▶ Work to be completed
Nothing but a number is needed: the count of lines below that include "into".

▶ Page segmentation data

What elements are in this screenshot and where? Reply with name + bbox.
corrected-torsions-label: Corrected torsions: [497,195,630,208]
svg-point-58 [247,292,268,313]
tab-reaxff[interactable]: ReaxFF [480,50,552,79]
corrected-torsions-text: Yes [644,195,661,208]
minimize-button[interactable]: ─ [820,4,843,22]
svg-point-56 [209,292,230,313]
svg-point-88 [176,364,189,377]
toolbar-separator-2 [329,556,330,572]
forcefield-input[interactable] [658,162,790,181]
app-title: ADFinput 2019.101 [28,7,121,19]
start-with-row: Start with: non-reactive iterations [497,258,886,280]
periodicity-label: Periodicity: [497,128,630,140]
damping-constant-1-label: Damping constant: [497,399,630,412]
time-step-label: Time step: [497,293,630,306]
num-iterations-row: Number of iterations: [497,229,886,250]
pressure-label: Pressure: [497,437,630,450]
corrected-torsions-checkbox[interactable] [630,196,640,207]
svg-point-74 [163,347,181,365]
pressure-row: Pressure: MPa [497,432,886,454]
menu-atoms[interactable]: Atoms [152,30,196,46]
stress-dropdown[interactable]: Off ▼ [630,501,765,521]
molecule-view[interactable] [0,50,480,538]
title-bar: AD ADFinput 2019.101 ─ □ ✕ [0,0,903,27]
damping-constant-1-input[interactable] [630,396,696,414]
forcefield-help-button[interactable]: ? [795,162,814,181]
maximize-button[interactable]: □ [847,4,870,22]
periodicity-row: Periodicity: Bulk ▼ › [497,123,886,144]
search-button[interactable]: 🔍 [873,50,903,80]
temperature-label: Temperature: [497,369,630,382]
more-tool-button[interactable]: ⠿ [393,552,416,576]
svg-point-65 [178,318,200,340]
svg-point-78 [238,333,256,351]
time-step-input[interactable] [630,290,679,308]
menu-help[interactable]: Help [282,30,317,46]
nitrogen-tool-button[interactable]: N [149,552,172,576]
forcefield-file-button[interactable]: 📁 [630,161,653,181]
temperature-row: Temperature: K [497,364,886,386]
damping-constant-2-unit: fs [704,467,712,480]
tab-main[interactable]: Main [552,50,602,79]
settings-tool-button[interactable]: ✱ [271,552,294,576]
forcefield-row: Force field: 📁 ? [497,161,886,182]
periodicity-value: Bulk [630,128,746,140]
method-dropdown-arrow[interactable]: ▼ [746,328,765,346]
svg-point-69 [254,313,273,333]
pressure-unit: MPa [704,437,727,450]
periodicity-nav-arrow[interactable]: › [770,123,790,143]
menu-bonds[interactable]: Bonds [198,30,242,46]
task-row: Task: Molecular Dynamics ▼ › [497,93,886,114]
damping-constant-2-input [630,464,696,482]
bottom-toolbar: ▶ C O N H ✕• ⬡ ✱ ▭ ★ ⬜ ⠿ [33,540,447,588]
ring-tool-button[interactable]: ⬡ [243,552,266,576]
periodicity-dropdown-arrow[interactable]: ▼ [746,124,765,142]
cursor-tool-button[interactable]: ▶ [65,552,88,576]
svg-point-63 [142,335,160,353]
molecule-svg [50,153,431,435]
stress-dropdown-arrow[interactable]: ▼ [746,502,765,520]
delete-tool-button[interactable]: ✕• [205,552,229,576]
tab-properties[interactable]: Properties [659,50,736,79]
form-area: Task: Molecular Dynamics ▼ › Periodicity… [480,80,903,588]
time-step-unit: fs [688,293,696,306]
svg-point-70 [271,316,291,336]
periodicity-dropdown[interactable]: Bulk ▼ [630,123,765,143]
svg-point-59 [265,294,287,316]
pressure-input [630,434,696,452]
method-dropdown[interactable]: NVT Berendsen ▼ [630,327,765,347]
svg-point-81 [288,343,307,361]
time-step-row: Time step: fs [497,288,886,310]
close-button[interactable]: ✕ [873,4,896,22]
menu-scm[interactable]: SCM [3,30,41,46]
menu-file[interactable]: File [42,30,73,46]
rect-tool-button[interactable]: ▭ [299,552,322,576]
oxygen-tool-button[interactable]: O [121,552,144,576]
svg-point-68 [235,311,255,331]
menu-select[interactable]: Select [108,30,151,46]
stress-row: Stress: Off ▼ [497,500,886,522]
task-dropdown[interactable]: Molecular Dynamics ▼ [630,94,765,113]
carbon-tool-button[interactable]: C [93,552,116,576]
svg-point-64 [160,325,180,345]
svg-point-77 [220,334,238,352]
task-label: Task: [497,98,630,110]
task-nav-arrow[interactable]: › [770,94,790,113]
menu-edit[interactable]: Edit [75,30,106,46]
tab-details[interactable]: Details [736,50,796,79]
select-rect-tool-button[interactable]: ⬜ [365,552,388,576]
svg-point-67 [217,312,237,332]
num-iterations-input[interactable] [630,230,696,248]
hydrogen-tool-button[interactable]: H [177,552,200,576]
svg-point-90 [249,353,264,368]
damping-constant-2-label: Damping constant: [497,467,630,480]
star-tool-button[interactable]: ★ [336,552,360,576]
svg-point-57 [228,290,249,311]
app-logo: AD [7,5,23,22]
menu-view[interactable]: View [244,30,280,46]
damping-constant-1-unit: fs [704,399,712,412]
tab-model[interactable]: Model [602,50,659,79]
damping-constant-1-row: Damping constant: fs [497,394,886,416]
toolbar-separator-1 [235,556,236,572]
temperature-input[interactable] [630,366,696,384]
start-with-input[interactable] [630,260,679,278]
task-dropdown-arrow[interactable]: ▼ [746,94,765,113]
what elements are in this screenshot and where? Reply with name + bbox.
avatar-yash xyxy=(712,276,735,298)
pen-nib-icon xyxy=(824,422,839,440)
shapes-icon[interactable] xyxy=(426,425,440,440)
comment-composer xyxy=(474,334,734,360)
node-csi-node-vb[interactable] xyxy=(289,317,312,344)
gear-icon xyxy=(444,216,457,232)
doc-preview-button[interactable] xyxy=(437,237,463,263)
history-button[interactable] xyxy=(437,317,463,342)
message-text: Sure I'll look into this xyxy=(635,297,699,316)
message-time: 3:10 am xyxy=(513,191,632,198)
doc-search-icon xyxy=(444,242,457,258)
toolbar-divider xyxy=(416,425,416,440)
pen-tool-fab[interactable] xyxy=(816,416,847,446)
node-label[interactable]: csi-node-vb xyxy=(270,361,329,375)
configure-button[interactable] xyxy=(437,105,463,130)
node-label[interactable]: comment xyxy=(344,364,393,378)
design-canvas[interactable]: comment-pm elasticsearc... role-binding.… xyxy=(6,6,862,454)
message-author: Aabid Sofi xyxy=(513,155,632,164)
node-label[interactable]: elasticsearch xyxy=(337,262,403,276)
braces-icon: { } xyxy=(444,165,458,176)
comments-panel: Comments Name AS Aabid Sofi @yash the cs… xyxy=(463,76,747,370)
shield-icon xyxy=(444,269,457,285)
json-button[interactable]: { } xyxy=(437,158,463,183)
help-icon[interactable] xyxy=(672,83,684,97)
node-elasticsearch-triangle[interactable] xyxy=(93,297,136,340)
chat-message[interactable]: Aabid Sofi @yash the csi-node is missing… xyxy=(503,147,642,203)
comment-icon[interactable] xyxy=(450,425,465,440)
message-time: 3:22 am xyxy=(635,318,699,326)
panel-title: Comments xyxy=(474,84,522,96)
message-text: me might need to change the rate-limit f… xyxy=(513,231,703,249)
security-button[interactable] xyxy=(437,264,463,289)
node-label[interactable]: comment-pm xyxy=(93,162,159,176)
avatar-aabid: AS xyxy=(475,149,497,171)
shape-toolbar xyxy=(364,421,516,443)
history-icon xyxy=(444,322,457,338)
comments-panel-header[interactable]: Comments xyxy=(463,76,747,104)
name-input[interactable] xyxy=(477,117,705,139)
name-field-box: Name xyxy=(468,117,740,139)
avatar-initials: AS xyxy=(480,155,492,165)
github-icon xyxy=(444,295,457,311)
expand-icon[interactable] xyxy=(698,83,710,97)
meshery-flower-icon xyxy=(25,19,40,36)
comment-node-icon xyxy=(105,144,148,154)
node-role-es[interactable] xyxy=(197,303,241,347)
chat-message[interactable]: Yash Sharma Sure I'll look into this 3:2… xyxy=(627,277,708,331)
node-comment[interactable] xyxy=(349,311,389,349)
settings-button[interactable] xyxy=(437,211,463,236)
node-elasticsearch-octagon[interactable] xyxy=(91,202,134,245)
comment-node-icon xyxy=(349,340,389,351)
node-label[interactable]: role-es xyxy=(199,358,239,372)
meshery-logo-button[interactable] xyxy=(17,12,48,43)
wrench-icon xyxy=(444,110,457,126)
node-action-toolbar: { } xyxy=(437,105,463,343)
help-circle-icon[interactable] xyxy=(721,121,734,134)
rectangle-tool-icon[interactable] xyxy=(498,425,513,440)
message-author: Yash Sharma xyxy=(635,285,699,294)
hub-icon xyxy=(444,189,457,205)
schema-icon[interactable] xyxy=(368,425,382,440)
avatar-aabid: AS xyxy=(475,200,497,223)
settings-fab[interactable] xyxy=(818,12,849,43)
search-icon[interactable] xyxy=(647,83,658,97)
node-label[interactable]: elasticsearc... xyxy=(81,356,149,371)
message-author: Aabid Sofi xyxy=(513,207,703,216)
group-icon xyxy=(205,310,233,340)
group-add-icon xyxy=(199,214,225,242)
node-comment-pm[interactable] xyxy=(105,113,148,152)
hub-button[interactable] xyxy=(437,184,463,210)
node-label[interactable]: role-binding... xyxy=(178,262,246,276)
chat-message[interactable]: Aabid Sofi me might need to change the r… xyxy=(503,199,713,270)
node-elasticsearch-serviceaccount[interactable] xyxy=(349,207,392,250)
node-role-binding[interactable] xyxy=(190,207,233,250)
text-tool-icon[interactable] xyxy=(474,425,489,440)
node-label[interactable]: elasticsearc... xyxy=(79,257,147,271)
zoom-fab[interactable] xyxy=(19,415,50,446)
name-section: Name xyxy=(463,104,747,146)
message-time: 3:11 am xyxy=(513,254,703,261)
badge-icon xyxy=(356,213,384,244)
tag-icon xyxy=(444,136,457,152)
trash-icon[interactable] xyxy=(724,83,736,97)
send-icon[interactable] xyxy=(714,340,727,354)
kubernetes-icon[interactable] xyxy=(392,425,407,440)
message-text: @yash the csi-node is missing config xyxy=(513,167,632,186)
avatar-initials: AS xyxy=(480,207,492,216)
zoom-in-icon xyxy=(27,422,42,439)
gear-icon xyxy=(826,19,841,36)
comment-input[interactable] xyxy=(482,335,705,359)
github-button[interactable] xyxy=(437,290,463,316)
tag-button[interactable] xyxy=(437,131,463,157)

▶ Reply to the task
2